I told him I thought I’d heard they were back, and rashly promised to buy him a new pair for Christmas. Me and my big mouth.
I did a web search this morning and found that, yes, they are back, and no, he wasn’t getting a new pair, as they are now nearly as costly as the most expensive alternative – far pricier than we are used to giving each other and even likely to cause embarrassment if he found out what I’d spent. Luckily I found a nice pair on e-bay at a mere £12, so everyone should be happy; I can supplement his gift with a few stocking fillers and still stay within budget.

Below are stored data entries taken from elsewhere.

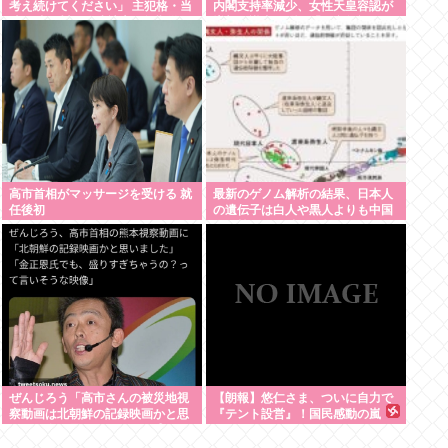
考え続けてください」 主犯格・当
内閣支持率減少、女性天皇容認が
時18歳の川口侑斗被告に無期懲役
増加…識者に聞く「民意無視」の
の判決「理不尽以外の何ものでも
代償
ない」
高市首相がマッサージを受ける 就
最新のゲノム解析の結果、日本人
任後初
の遺伝子は白人や黒人よりも中国
人や韓国人に酷似と判明…ネトウ
ヨ激震
ぜんじろう「高市さんの被災地視
【朗報】悠仁さま、ついに自力で
察動画は北朝鮮の記録映画かと思
『テント設営』！国民感動の嵐
った。金正恩でもあんなに盛らん
www
ぞ」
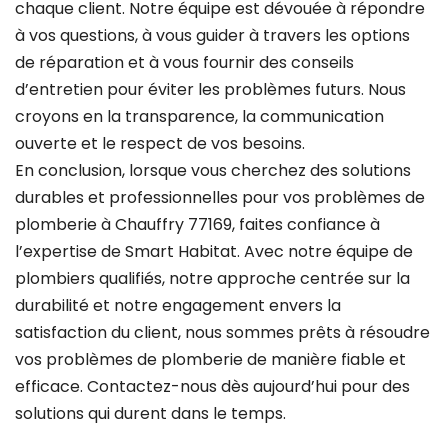
chaque client. Notre équipe est dévouée à répondre
à vos questions, à vous guider à travers les options
de réparation et à vous fournir des conseils
d’entretien pour éviter les problèmes futurs. Nous
croyons en la transparence, la communication
ouverte et le respect de vos besoins.
En conclusion, lorsque vous cherchez des solutions
durables et professionnelles pour vos problèmes de
plomberie à Chauffry 77169, faites confiance à
l’expertise de Smart Habitat. Avec notre équipe de
plombiers qualifiés, notre approche centrée sur la
durabilité et notre engagement envers la
satisfaction du client, nous sommes prêts à résoudre
vos problèmes de plomberie de manière fiable et
efficace. Contactez-nous dès aujourd’hui pour des
solutions qui durent dans le temps.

I can understand why many gardeners like anvil secateurs such as these. They can be used right or left-handed, there are few parts to break or go wrong, and a sharp blade cutting onto a hard surface will make a nice, clean cut. I used to have a pair as a youngster (yes, I was keen, even then), but, like bro-in-law’s second pair, they disappeared, possibly ending up in a compost heap or bonfire. When I started professional gardening, I treated myself to a pair of really expensive scissor-types, but I lost these, and after about three replacements I decided I would be better with a cheap and cheerful alternative that could be replaced about four times for the price of one of these up-market tools.
Most serious gardeners are divided into two camps – the ones who prefer the anvil types of secateurs and those who get on better with those with a scissor action. Both have their advantages and disadvantages, but, having used both for lengthy periods, I tend to favour the latter as I find I can see more accurately where to cut. Their only real drawback is that if you prune left handed, you need a left-handed model, but I have overcome this by learning to use them right-handed, which isn’t difficult if you do a lot of pruning.
When it comes to loppers, however, I have no preferences. I find scissor-action types work best with shorter handles, where you are still trying to prune accurately but can’t reach with secateurs, while the more meaty, anvil types are ideal for long-reach jobs and thicker branches. Over the years I have built up a collection of different pruners – even a pair of grape scissors which is great for really tricky work – each tool has its own specific job, and woe betide anyone who uses one for something other than its designated function!
One thing I would never be without is a folding pruning saw. The first I bought was from the same stable as those pricey secateurs, but they needed a new blade quite quickly and I discovered that cheaper alternatives are available that cost about the same as a new blade on my first saw. Sadly, many gardening tools now come into the same category as other ‘use and throw away’ appliances, but that’s modern life, I suppose. The important thing, regardless of price, is that the tool should be fit for purpose and in tip-top condition, otherwise you, and your plants, will soon get tired of your efforts.